As an owner of two high mileage Hondas, I’ve unfortunately learned a lot about their transmissions. I am currently replacing both transmissions (again!) as I write this. It’s number three for both of them. ARG.
I’m determined to avoid this in the future, and after talking with some very smart transmission folks, I now recommend the following regimen for your Honda:
1- Have a transmission shop install a heavy duty transmission cooler + an inline filter. Honda transmissions have a filter built in, but you have to remove the entire transmission to replace it. Which means nobody does. Even if you change the fluid every 30,000 miles (as Honda recommends and few people do), you’re running clean fluid through a dirty filter. Duh. Installing an inline (and thus, external) filter means you can change it easily.

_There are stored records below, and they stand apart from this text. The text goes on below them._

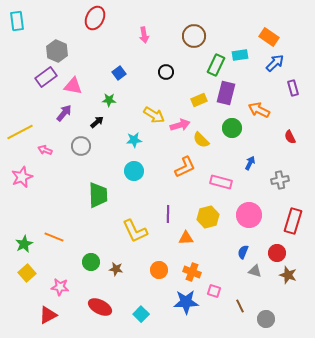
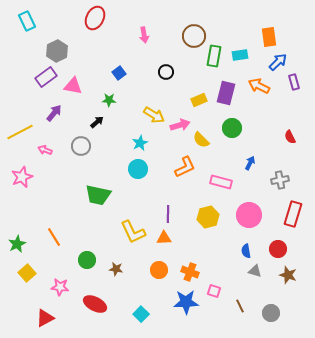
cyan rectangle at (17, 21): moved 10 px right; rotated 18 degrees counterclockwise
orange rectangle at (269, 37): rotated 48 degrees clockwise
gray hexagon at (57, 51): rotated 10 degrees clockwise
blue arrow at (275, 63): moved 3 px right, 1 px up
green rectangle at (216, 65): moved 2 px left, 9 px up; rotated 15 degrees counterclockwise
purple rectangle at (293, 88): moved 1 px right, 6 px up
orange arrow at (259, 110): moved 24 px up
purple arrow at (64, 113): moved 10 px left
cyan star at (134, 140): moved 6 px right, 3 px down; rotated 21 degrees counterclockwise
cyan circle at (134, 171): moved 4 px right, 2 px up
green trapezoid at (98, 195): rotated 104 degrees clockwise
red rectangle at (293, 221): moved 7 px up
yellow L-shape at (135, 231): moved 2 px left, 1 px down
orange line at (54, 237): rotated 36 degrees clockwise
orange triangle at (186, 238): moved 22 px left
green star at (24, 244): moved 7 px left
blue semicircle at (243, 252): moved 3 px right, 1 px up; rotated 32 degrees counterclockwise
red circle at (277, 253): moved 1 px right, 4 px up
green circle at (91, 262): moved 4 px left, 2 px up
orange cross at (192, 272): moved 2 px left
red ellipse at (100, 307): moved 5 px left, 3 px up
red triangle at (48, 315): moved 3 px left, 3 px down
gray circle at (266, 319): moved 5 px right, 6 px up
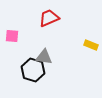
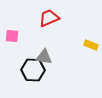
black hexagon: rotated 15 degrees counterclockwise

The other issue is heat. The transmission does have a meager cooler, but if you’re driving in the mountains or hauling anything heavy (like when we go camping in said mountains), the transmission will overheat and cook the pressure plates, causing a ‘slipping’ feeling and executing your transmission. Adding a big cooler (looks like a mini radiator and works the same way) will manage this.
2- Run synthetic Mobil One motor oil. This isn’t related to your transmission, but it allows you to perform oil changes at 15,000 mile intervals. That’s important because you will now…
3- Change your transmission fluid AND transmission filter every 15,000 miles, when you change your oil + filter. Now you only need to remember every 15,000 miles, you change both your oil and transmission fluids, and both filters. (make sure you always use Mobil One, otherwise you will destroy your motor).
The new maintenance costs more (figure $100 each time), but you do it less often and your drive train will last basically forever.
Honestly, I can’t answer if this will avoid another failure, but my bet is it will eliminate the disposable nature of Honda transmissions.